Task:
Please show all lines of the records that include "atlas".

Data excerpts:
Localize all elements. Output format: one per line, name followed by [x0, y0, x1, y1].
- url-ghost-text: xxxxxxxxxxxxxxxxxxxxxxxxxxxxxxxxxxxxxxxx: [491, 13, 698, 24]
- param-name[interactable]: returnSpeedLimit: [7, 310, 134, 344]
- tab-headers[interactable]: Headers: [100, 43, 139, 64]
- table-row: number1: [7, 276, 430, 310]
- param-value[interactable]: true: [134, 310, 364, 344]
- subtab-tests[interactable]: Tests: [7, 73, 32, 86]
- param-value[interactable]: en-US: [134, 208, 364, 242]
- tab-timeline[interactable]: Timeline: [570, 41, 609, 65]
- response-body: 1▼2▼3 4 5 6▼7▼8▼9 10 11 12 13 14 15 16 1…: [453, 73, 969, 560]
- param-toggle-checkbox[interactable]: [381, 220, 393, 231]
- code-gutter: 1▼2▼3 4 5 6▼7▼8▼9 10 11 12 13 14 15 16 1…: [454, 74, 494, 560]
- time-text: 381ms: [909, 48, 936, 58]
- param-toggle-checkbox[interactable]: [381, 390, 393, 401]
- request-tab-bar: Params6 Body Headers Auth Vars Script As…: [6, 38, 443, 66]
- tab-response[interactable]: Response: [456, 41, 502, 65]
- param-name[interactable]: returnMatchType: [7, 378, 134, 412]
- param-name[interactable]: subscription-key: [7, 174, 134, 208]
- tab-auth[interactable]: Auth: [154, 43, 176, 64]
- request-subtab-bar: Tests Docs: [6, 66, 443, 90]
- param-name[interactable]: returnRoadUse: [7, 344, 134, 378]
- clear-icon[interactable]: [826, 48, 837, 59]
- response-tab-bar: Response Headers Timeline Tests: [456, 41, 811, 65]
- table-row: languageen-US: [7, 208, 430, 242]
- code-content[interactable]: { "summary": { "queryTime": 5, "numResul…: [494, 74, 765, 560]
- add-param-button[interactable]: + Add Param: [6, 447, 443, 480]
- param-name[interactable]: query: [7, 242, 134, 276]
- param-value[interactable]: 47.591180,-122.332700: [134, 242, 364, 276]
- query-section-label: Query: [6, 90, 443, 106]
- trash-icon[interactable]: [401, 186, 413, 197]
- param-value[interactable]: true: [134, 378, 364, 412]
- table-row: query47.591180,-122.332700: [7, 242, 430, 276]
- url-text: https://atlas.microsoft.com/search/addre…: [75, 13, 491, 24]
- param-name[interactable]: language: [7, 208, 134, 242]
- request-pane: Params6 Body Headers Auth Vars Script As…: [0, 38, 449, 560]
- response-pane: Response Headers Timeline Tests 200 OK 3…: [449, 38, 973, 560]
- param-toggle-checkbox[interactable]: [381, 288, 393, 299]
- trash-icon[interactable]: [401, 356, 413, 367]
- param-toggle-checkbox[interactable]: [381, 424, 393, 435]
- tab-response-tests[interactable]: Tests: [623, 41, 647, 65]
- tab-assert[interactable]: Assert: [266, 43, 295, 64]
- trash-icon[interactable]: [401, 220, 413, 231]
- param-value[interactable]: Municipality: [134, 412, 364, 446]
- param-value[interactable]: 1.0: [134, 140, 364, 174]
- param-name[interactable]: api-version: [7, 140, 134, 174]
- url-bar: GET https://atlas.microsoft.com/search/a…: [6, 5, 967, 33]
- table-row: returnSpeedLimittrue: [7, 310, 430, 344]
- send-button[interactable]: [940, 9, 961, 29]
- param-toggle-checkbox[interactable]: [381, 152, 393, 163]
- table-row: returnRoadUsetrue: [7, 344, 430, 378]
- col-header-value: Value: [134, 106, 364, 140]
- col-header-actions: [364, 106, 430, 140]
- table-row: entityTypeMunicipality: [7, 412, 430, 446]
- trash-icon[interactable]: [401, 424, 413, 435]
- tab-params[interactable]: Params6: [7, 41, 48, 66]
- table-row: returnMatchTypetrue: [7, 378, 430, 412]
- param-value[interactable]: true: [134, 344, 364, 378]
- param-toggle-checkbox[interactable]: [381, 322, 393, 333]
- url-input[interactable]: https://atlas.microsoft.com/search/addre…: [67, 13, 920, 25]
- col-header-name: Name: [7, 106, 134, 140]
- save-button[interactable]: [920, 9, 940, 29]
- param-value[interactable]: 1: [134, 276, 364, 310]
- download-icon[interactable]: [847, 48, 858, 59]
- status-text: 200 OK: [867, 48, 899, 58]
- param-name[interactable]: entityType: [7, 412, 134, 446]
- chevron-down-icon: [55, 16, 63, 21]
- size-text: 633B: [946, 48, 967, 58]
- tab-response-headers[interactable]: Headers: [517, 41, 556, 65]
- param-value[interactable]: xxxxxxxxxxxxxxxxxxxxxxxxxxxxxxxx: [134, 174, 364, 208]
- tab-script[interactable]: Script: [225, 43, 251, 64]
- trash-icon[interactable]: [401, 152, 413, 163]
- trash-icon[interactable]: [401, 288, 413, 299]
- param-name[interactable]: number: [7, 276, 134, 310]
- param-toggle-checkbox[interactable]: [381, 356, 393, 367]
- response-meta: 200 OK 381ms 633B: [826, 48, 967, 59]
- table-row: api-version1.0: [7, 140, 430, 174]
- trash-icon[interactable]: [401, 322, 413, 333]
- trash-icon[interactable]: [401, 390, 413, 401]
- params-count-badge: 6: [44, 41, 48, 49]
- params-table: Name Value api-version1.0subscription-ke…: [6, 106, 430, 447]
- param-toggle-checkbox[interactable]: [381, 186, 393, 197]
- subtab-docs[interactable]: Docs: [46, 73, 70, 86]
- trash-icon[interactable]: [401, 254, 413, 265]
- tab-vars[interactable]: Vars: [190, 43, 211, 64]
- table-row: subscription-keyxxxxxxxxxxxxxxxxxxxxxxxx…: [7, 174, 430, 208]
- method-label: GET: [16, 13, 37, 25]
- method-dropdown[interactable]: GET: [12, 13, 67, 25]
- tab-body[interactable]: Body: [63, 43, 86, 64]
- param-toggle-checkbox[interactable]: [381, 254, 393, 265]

Completed exercise:
- url-text: https://atlas.microsoft.com/search/addre…: [75, 13, 491, 24]
- url-bar: GET https://atlas.microsoft.com/search/a…: [6, 5, 967, 33]
- url-input[interactable]: https://atlas.microsoft.com/search/addre…: [67, 13, 920, 25]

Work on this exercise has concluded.